O livro “Fidel, biografia a duas vozes” (Boitempo Editorial, 636 páginas, R$ 66, tradução de Emir Sader, introdução de Fernando Morais), de Ignacio Ramonet, é um portento. Mostra por inteiro o pensamento do mais influente líder mundial da segunda metade do século XX (ironicamente, dirigente de um país de quase nenhuma importância no cenário econômico internacional).

Dado como falido ou morto inúmeras vezes pela mídia internacional – nos últimos dez dias, todos os jornais e revistas tinham o obituário de Fidel na boca das rotativas –, o líder cubano não é sequer uma fênix. Não há cinzas das quais renascer. Até porque a luta desesperada do dirigente confunde-se, há quatro décadas, com a batalha infindável de seu país seguir sua rota soberana e altiva. Não renasce porque até agora não caiu.

Nas mais de cem horas de entrevista que Ramonet realizou, Fidel faz o que mais gosta: exibir sua inigualável loquacidade. E aqui se mostra como o grande intelectual da ação que é. Trata-se de um tipo de pensador que, como Simon Bolívar, marcará a História por ações e não apenas por palavras. Em Fidel, intenção e gesto fundem-se na atividade política, decidida muitas vezes à quente, como nas inúmeras crises que enfrentou. “A história me absolverá”, por exemplo, escrito após sua prisão motivada pelo assalto ao quartel Moncada, em 26 de julho de 1953, é um libelo contra a tirania do regime de Fulgêncio Batista que se tornou um brado contra a opressão oligárquica em todo o terceiro mundo.

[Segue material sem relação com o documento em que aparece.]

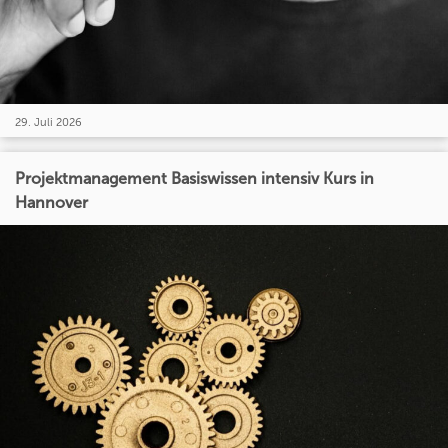
29. Juli 2026
Projektmanagement Basiswissen intensiv Kurs in
Hannover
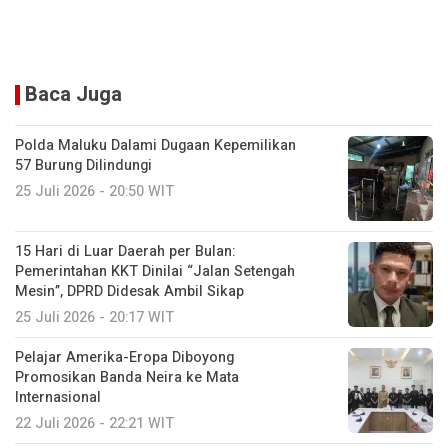
Baca Juga
Polda Maluku Dalami Dugaan Kepemilikan
57 Burung Dilindungi
25 Juli 2026 - 20:50 WIT
15 Hari di Luar Daerah per Bulan:
Pemerintahan KKT Dinilai “Jalan Setengah
Mesin”, DPRD Didesak Ambil Sikap
25 Juli 2026 - 20:17 WIT
Pelajar Amerika-Eropa Diboyong
Promosikan Banda Neira ke Mata
Internasional
22 Juli 2026 - 22:21 WIT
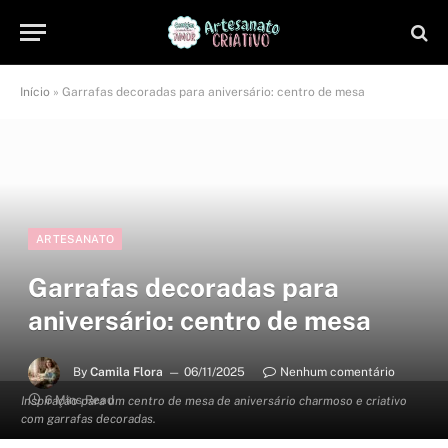
Início
»
Garrafas decoradas para aniversário: centro de mesa
ARTESANATO
Garrafas decoradas para
aniversário: centro de mesa
By
Camila Flora
06/11/2025
Nenhum comentário
6 Mins Read
Inspiração para um centro de mesa de aniversário charmoso e criativo
com garrafas decoradas.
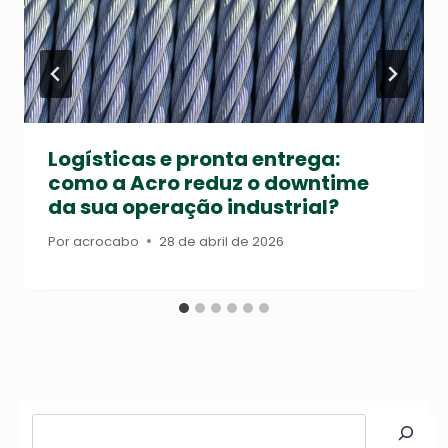
Logísticas e pronta entrega:
como a Acro reduz o downtime
da sua operação industrial?
Por
acrocabo
28 de abril de 2026
Pesquisar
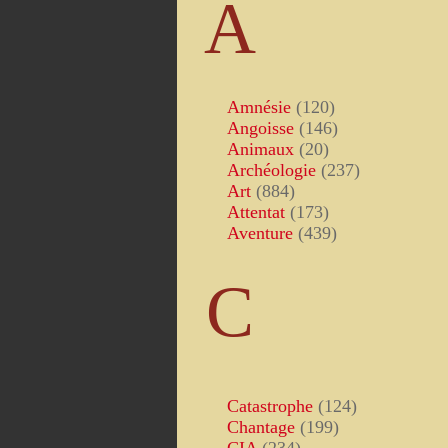
A
Amnésie
(120)
Angoisse
(146)
Animaux
(20)
Archéologie
(237)
Art
(884)
Attentat
(173)
Aventure
(439)
C
Catastrophe
(124)
Chantage
(199)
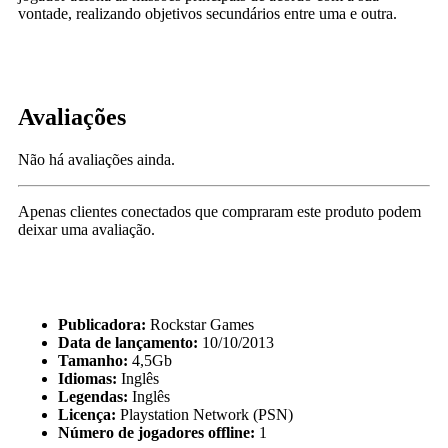
vontade, realizando objetivos secundários entre uma e outra.
Avaliações
Não há avaliações ainda.
Apenas clientes conectados que compraram este produto podem
deixar uma avaliação.
Publicadora:
Rockstar Games
Data de lançamento:
10/10/2013
Tamanho:
4,5Gb
Idiomas:
Inglês
Legendas:
Inglês
Licença:
Playstation Network (PSN)
Número de jogadores offline:
1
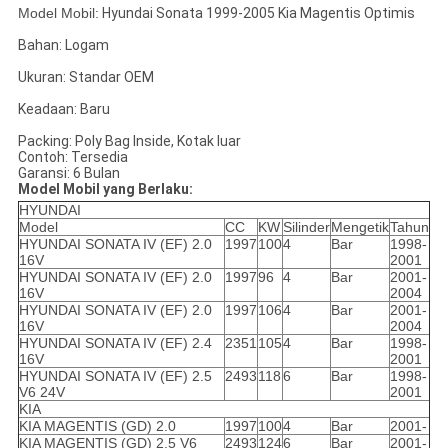
Model Mobil:
Hyundai Sonata 1999-2005 Kia Magentis Optimis
Bahan: Logam
Ukuran: Standar OEM
Keadaan: Baru
Packing: Poly Bag Inside, Kotak luar
Contoh: Tersedia
Garansi: 6 Bulan
Model Mobil yang Berlaku:
HYUNDAI
Model
CC
KW
Silinder
Mengetik
Tahun
HYUNDAI SONATA IV (EF) 2.0
1997
100
4
Bar
1998-
16V
2001
HYUNDAI SONATA IV (EF) 2.0
1997
96
4
Bar
2001-
16V
2004
HYUNDAI SONATA IV (EF) 2.0
1997
106
4
Bar
2001-
16V
2004
HYUNDAI SONATA IV (EF) 2.4
2351
105
4
Bar
1998-
16V
2001
HYUNDAI SONATA IV (EF) 2.5
2493
118
6
Bar
1998-
V6 24V
2001
KIA
KIA MAGENTIS (GD) 2.0
1997
100
4
Bar
2001-
KIA MAGENTIS (GD) 2,5 V6
2493
124
6
Bar
2001-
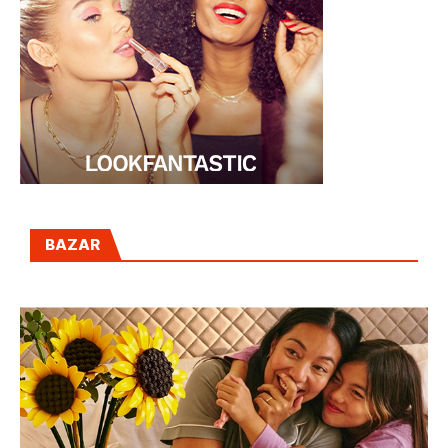
BAZAR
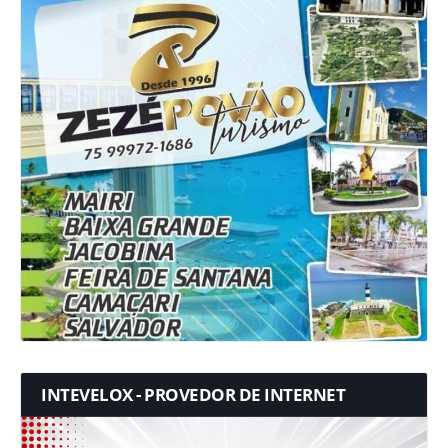
INTEVELOX - PROVEDOR DE INTERNET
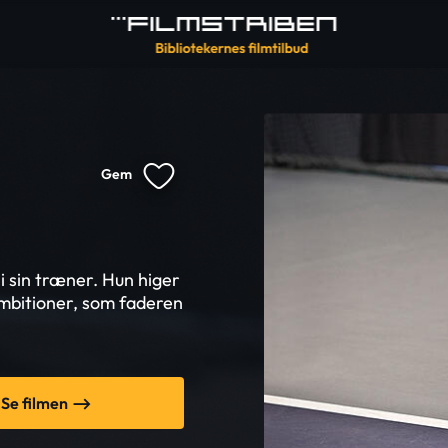
Gem
 i sin træner. Hun higer
 ambitioner, som faderen
Se filmen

Destacamos aqui trechos de um capítulo do livro de Ramonet, intitulado “Cuba e a globalização neolioberal”. Nele há desde o arguto historiador a detalhar suas opiniões sobre os escritos de Marx e as opções de Lênin, Stalin e Trotski, até o militante voltado para as questões do chamado pensamento único, da ecologia e da educação. Vale cada minuto gasto na leitura.

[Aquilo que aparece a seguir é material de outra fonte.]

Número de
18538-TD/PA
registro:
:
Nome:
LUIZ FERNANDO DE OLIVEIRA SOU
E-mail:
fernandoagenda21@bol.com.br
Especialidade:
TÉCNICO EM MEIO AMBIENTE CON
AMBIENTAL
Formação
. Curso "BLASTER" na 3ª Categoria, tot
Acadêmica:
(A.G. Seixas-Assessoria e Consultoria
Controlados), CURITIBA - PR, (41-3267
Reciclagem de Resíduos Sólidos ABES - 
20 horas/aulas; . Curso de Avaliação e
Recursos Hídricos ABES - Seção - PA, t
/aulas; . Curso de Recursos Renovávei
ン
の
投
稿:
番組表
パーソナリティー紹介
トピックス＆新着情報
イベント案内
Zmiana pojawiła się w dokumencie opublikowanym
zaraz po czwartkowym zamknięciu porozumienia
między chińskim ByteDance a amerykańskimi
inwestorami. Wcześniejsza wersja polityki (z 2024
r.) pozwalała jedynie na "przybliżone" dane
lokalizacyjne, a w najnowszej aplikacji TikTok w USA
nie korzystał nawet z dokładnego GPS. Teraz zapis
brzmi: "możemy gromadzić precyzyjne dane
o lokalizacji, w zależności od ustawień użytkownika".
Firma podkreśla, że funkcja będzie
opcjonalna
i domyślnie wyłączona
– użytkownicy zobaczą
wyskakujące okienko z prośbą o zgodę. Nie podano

Cuba e a globalização neoliberal

Ramonet – Você acredita que a globalização está destruindo até o próprio capitalismo?
Fidel - Hoje não há capitalismo, não há concorrência. Hoje o que há é o monopólio em todos os grandes setores. Há algumas concorrências entre vários países na produção de televisores ou computadores, até automóveis o Banco Mundial os fez produzir, mas é que o capitalismo já não existe mais. Quinhentas empresas globais dominam hoje 80 por cento da economia mundial. Os preços não são competitivos, veja os preços a que se vendem, por exemplo, os medicamentos contra a Aids... Os medicamentos constituem um dos mais abusivos, extravagantes e exploradores ramos econômicos do mundo; o medicamento que vendem às pessoas vale, em muitos casos, dez vezes os custos de produção. A publicidade praticamente determina o que se vende e o que não se vende, quem não tem muito dinheiro não pode fazer nenhum tipo de publicidade para seus produtos, ainda que sejam excelentes. Depois da última chacina mundial na década de 1940, prometeram-nos um mundo de paz, a diminuição da distância entre ricos e pobres e que os mais desenvolvidos ajudariam os menos desenvolvidos. Tudo não passou de uma enorme falsidade. Impuseram-nos uma ordem mundial que não se pode sustentar nem suportar. O mundo está sendo conduzido para um beco sem saída. Nenhuma daquelas categorias em que acreditávamos que se baseava o capitalismo existe mais; não existe, portanto, a teoria que os Chicago Boys ensinam às pessoas. E, por outro lado, a teoria e a prática do socialismo ainda estão por ser desenvolvidas e escritas.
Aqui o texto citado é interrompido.